- Born: 27 December 1957 (age 68) Montevideo, Uruguay
- Education: State University of New York at Purchase
- Occupations: Visual artist, illustrator, educator
- Known for: Drawing, painting, engraving, illustration

= Álvaro Amengual =

Uruguayan artist and educator (born 1957)

Álvaro Amengual (born 27 December 1957, Montevideo) is a Uruguayan visual artist, illustrator, and educator. His work includes drawing, painting, engraving, and illustration. Since the late 1970s he has participated in numerous exhibitions in Uruguay and abroad, and his works are held in museum collections in Uruguay and other countries.

== Early life and education ==
Amengual was born in Montevideo, Uruguay, on 27 December 1957. In 1977 he began studying at the San Francisco Art Institute, where he trained in drawing and painting under Clever Lara and studied sculpture with Freddie Faux.

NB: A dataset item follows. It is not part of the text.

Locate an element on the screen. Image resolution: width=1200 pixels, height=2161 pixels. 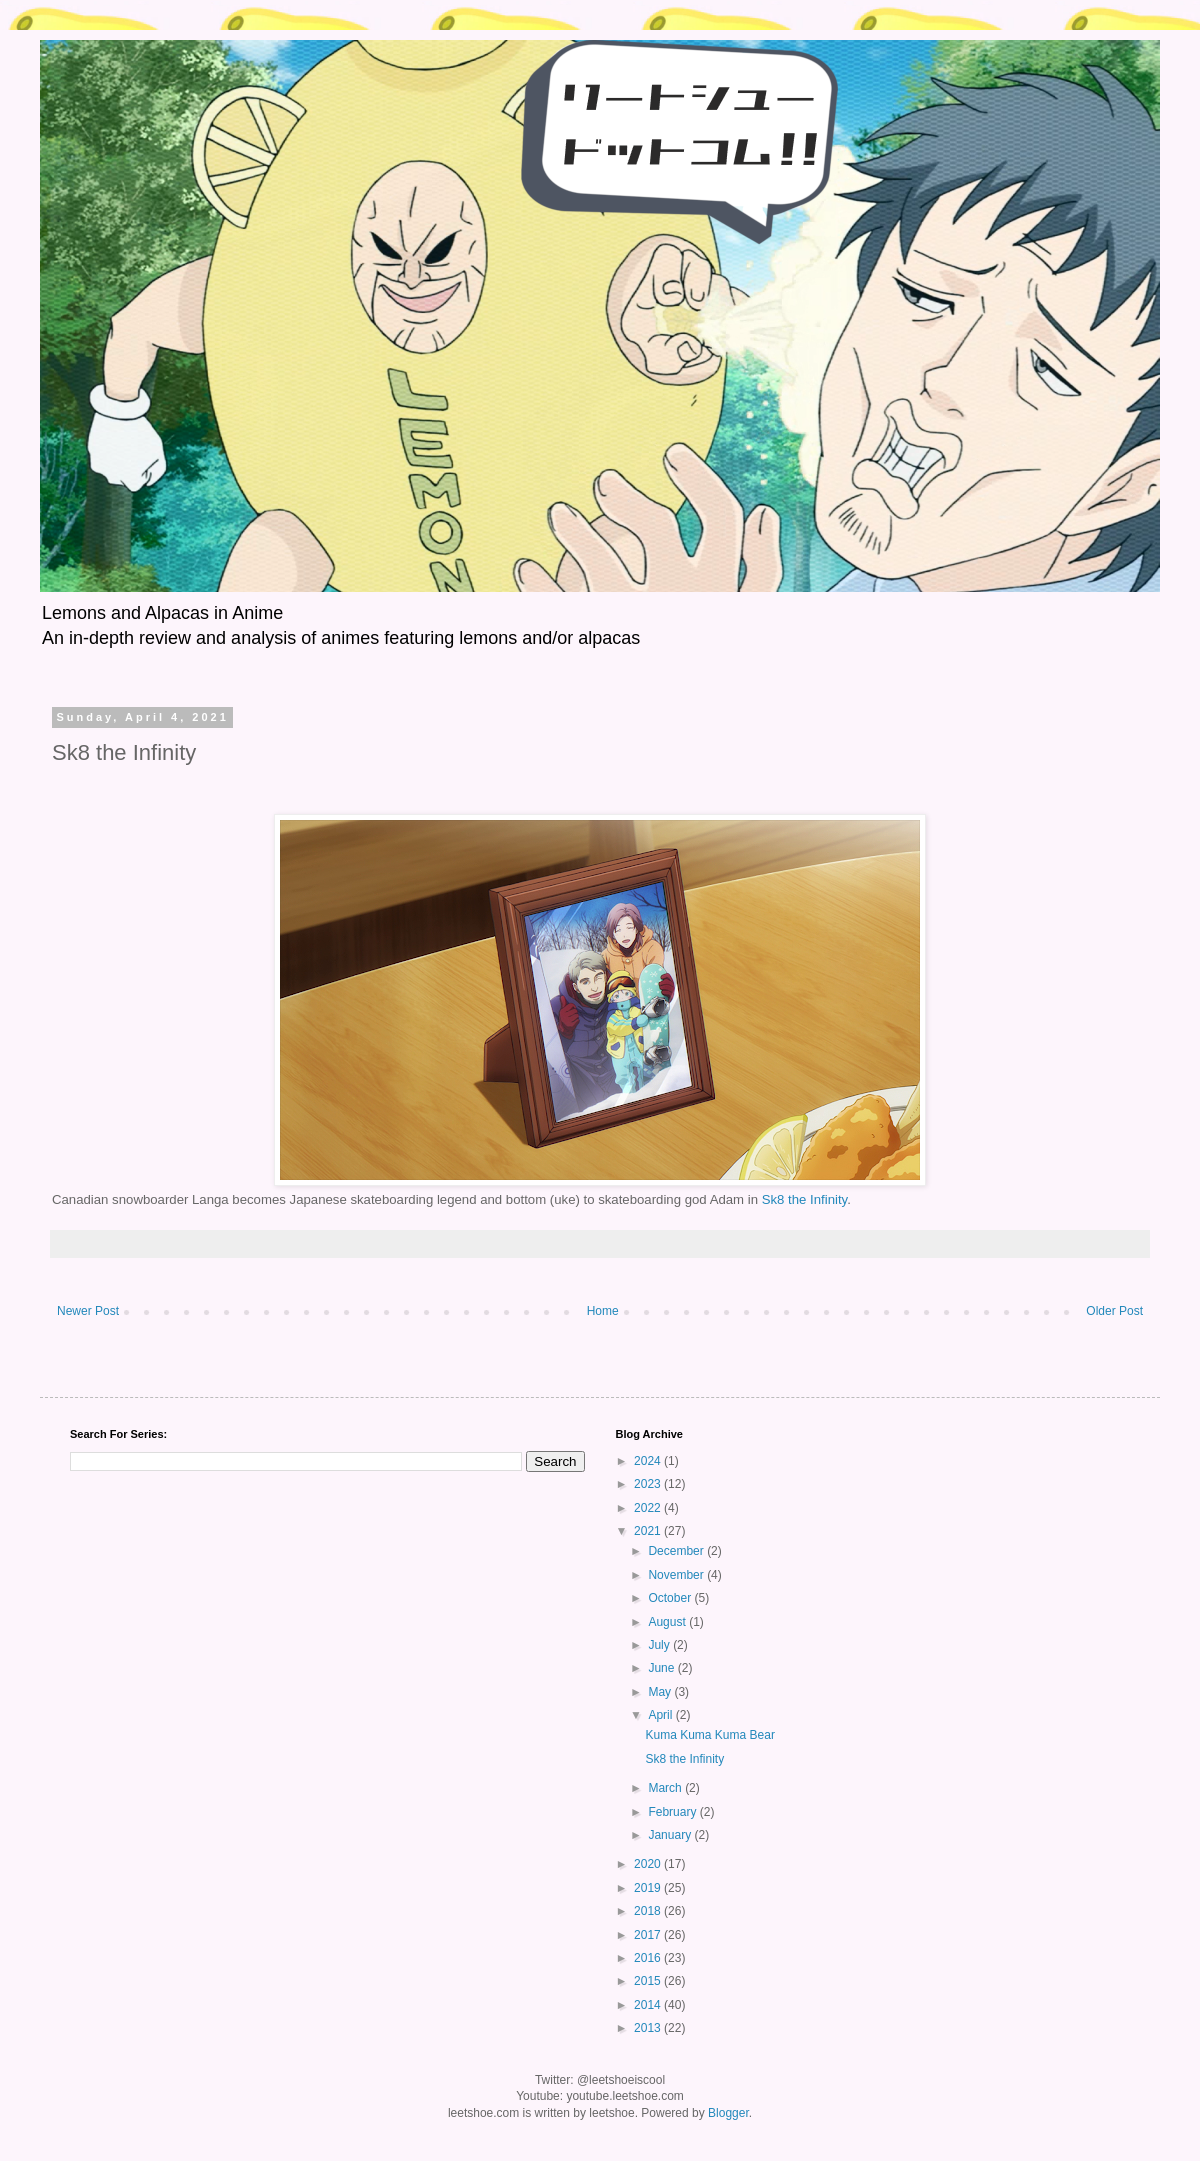 March is located at coordinates (666, 1788).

In 1986 he took part in a metal engraving course organized by the Museo Nacional de Artes Visuales and taught by David Finkbeiner of State University of New York at Purchase. The following year he attended a lithography course organized by the Montevideo Engraving Club and led by architect Álvaro Cármenes.

== Career ==
Amengual began working as an illustrator in 1986. His drawings and illustrations appeared in several Uruguayan publications, including the weeklies Alternativa, Zeta, and Sobretodo, as well as the newspaper El Día.

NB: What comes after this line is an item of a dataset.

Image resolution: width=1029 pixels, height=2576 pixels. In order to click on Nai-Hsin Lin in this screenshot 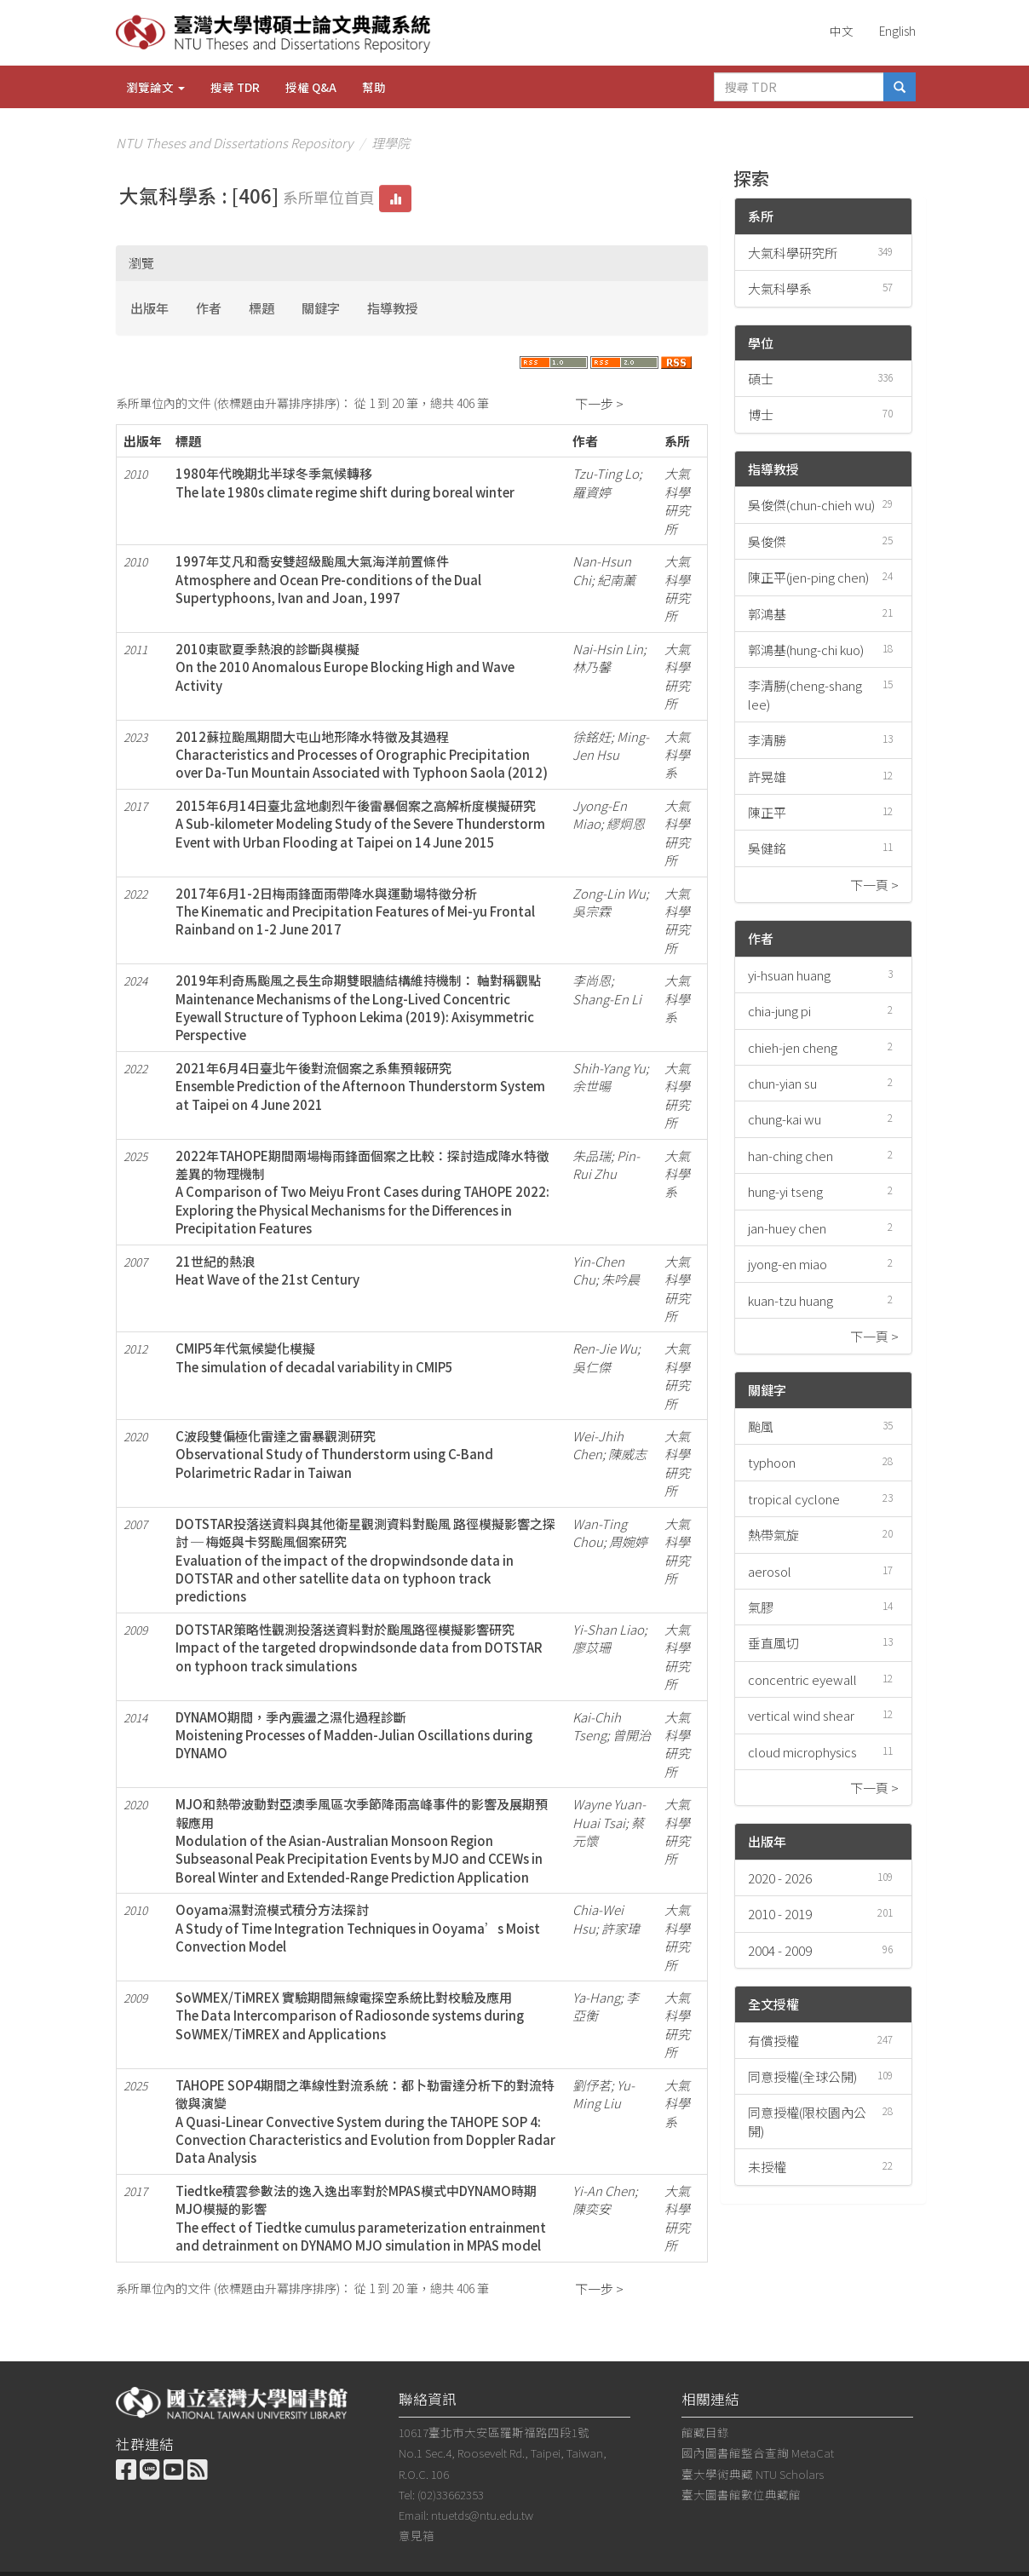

He has exhibited regularly since 1977, taking part in more than fifty solo and group exhibitions. His exhibitions have included presentations of drawings and watercolors in cultural venues across Uruguay, including shows in Trinidad and other cities.

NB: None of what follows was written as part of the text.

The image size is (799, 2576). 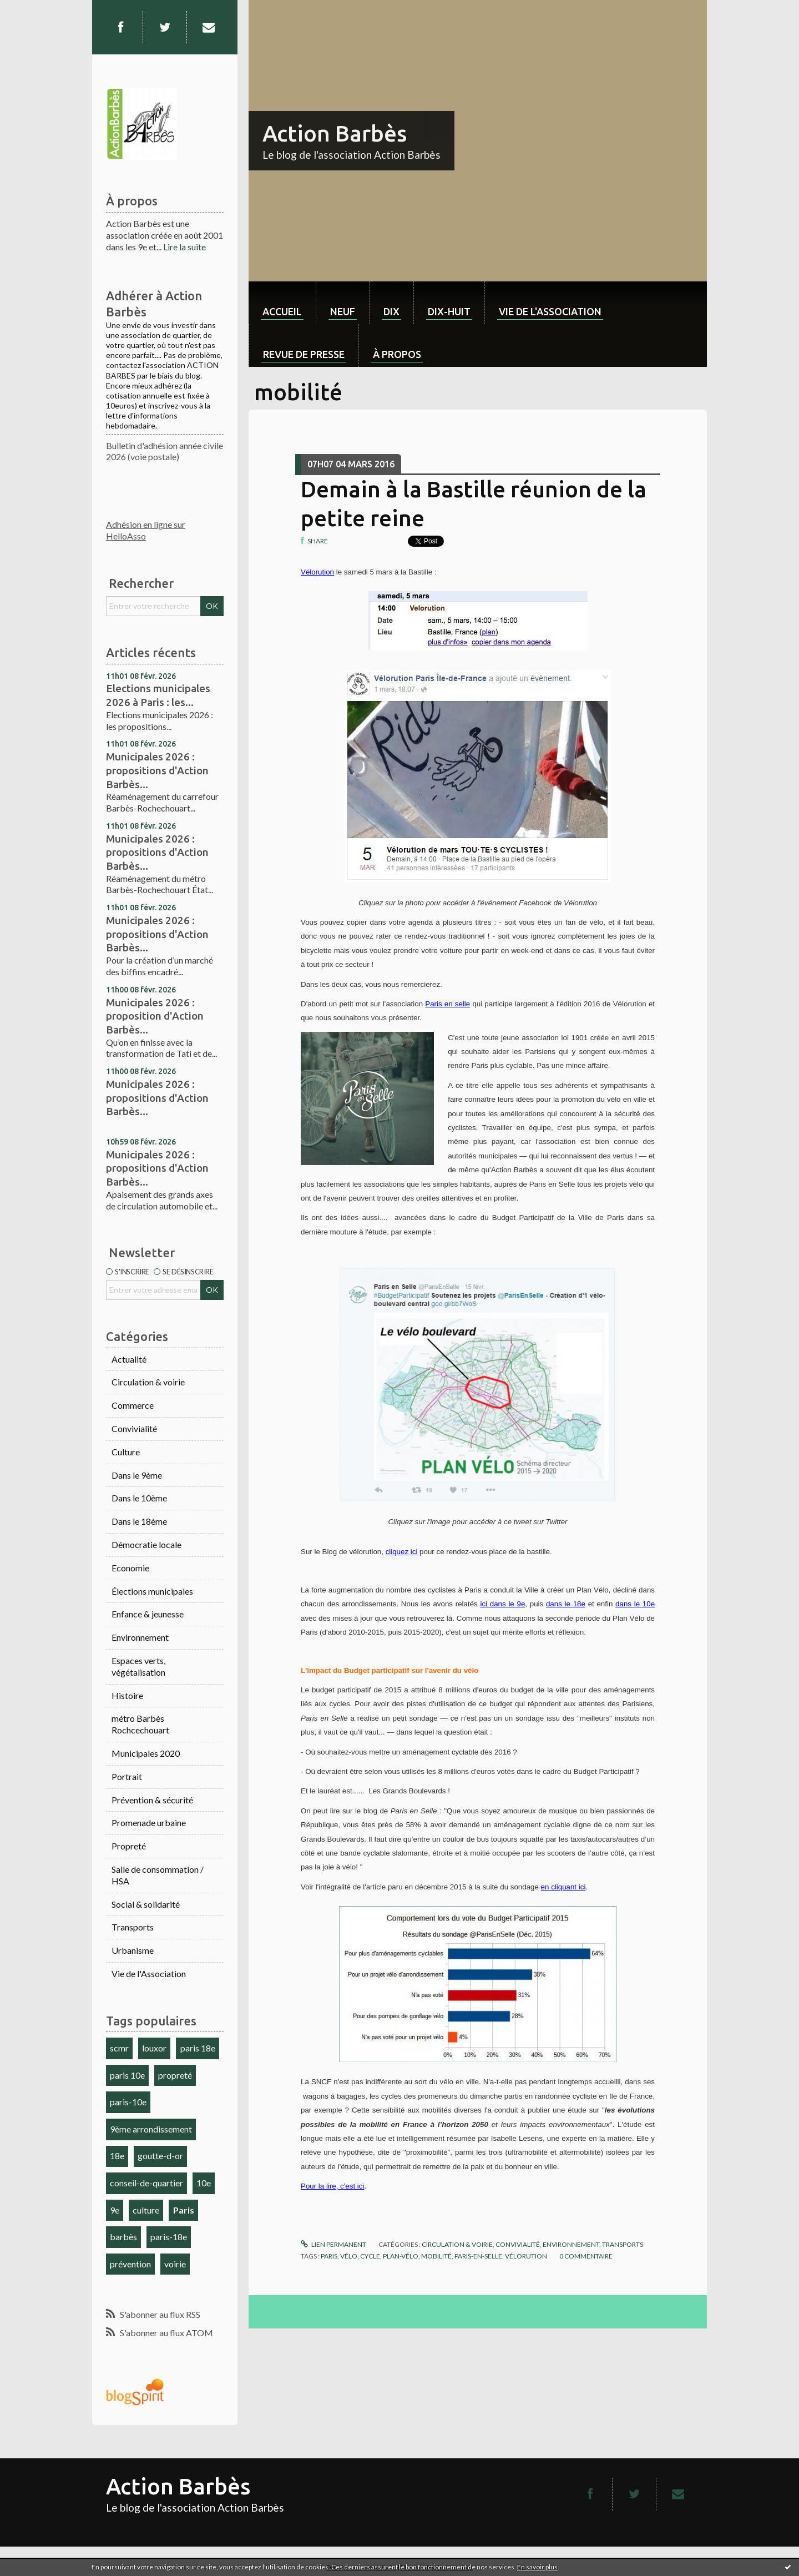 I want to click on Circulation & voirie, so click(x=148, y=1382).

Alongside his artistic practice, Amengual has worked as an educator. Between 1991 and 1998 he taught in the workshop of Clever Lara. From 1993 to 1999 he collaborated with the Uruguayan Ministry of Education and Culture in the program “Talleres del Interior”, directing workshops in Trinidad and Durazno.

Since 1997 he has taught in his own studio, and from 1998 he has been a professor at the Faculty of Communication and Design of the Universidad ORT Uruguay.

== Collections ==
Works by Amengual are included in several public collections, including:

- Museo Nacional de Artes Visuales, Montevideo
- Museo Juan Manuel Blanes, Montevideo
- Museo Municipal de San Fernando, Maldonado
- Museo de la Municipalidad de Miraflores, Lima, Peru

== Awards ==
Amengual has received awards in several Uruguayan art competitions, including prizes at the Salón Municipal de Artes Plásticas during the 1980s.

In 2007 he received the Fraternity Award “Cr. Máximo Brenner”, awarded by B'nai B'rith Uruguay.